Saved entries
----------

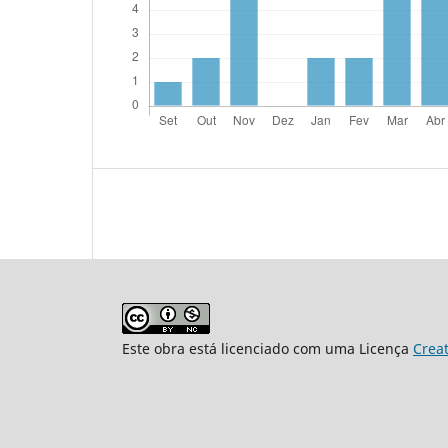
Este obra está licenciado com uma Licença
Crea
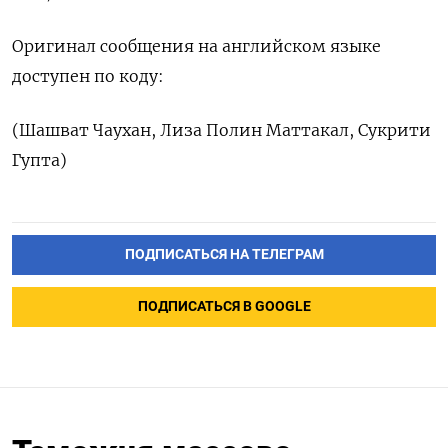
Оригинал сообщения на английском языке
доступен по коду:
(Шашват Чаухан, Лиза Полин Маттакал, Сукрити
Гупта)
ПОДПИСАТЬСЯ НА ТЕЛЕГРАМ
ПОДПИСАТЬСЯ В GOOGLE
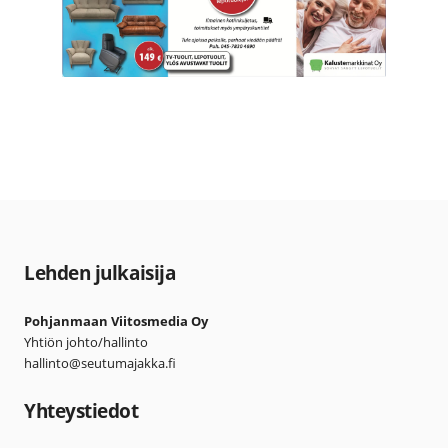
Lehden julkaisija
Pohjanmaan Viitosmedia Oy
Yhtiön johto/hallinto
hallinto@seutumajakka.fi
Yhteystiedot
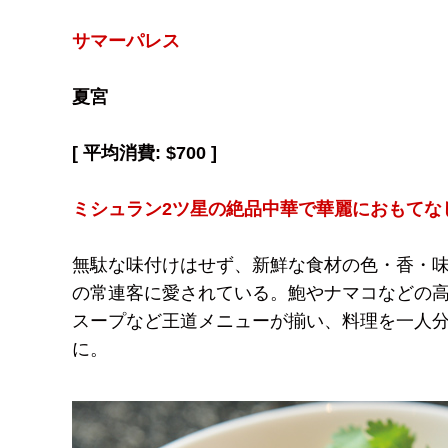
サマーパレス
夏宮
[ 平均消費:
$
700 ]
ミシュラン2ツ星の絶品中華で華麗におもてな
無駄な味付けはせず、新鮮な食材の色・香・
の常連客に愛されている。鮑やナマコなどの
スープなど王道メニューが揃い、料理を一人分
に。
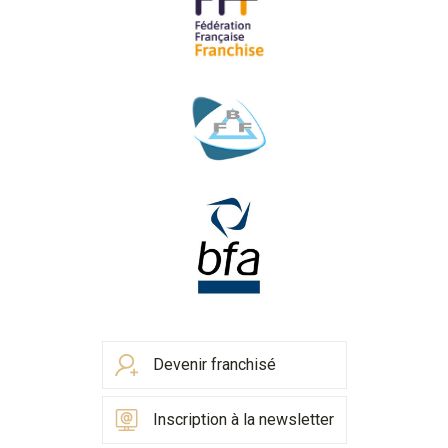
Devenir franchisé
Inscription à la newsletter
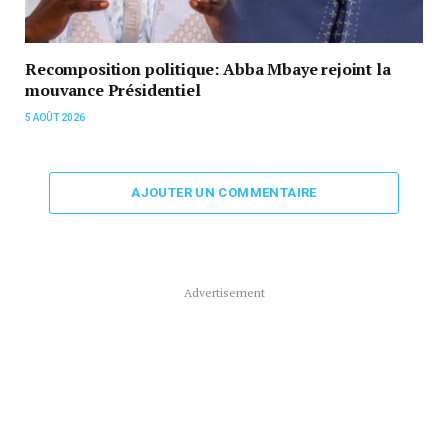
Recomposition politique: Abba Mbaye rejoint la
mouvance Présidentiel
5 AOÛT 2026
AJOUTER UN COMMENTAIRE
Advertisement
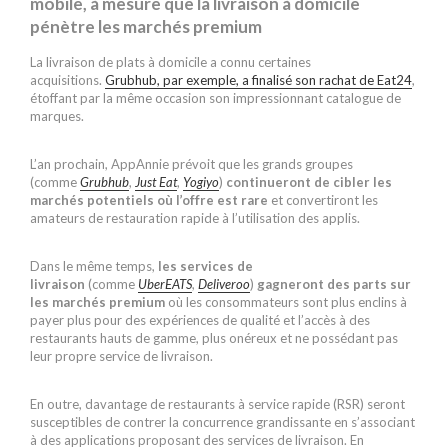
mobile, à mesure que la livraison à domicile
pénètre les marchés premium
La livraison de plats à domicile a connu certaines
acquisitions.
Grubhub, par exemple, a finalisé son rachat de Eat24
,
étoffant par la même occasion son impressionnant catalogue de
marques.
L’an prochain, AppAnnie prévoit que les grands groupes
(comme
Grubhub
,
Just Eat
,
Yogiyo
)
continueront de cibler les
marchés potentiels où l’offre est rare
et convertiront les
amateurs de restauration rapide à l’utilisation des applis.
Dans le même temps,
les services de
livraison
(comme
UberEATS
,
Deliveroo
)
gagneront des parts sur
les marchés premium
où les consommateurs sont plus enclins à
payer plus pour des expériences de qualité et l’accès à des
restaurants hauts de gamme, plus onéreux et ne possédant pas
leur propre service de livraison.
En outre, davantage de restaurants à service rapide (RSR) seront
susceptibles de contrer la concurrence grandissante en s’associant
à des applications proposant des services de livraison. En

----------

■ Instructions for the task: When a line in the data above contains the string "restaurants", copy that line.

■ Answer to this problem:
restaurants hauts de gamme, plus onéreux et ne possédant pas
En outre, davantage de restaurants à service rapide (RSR) seront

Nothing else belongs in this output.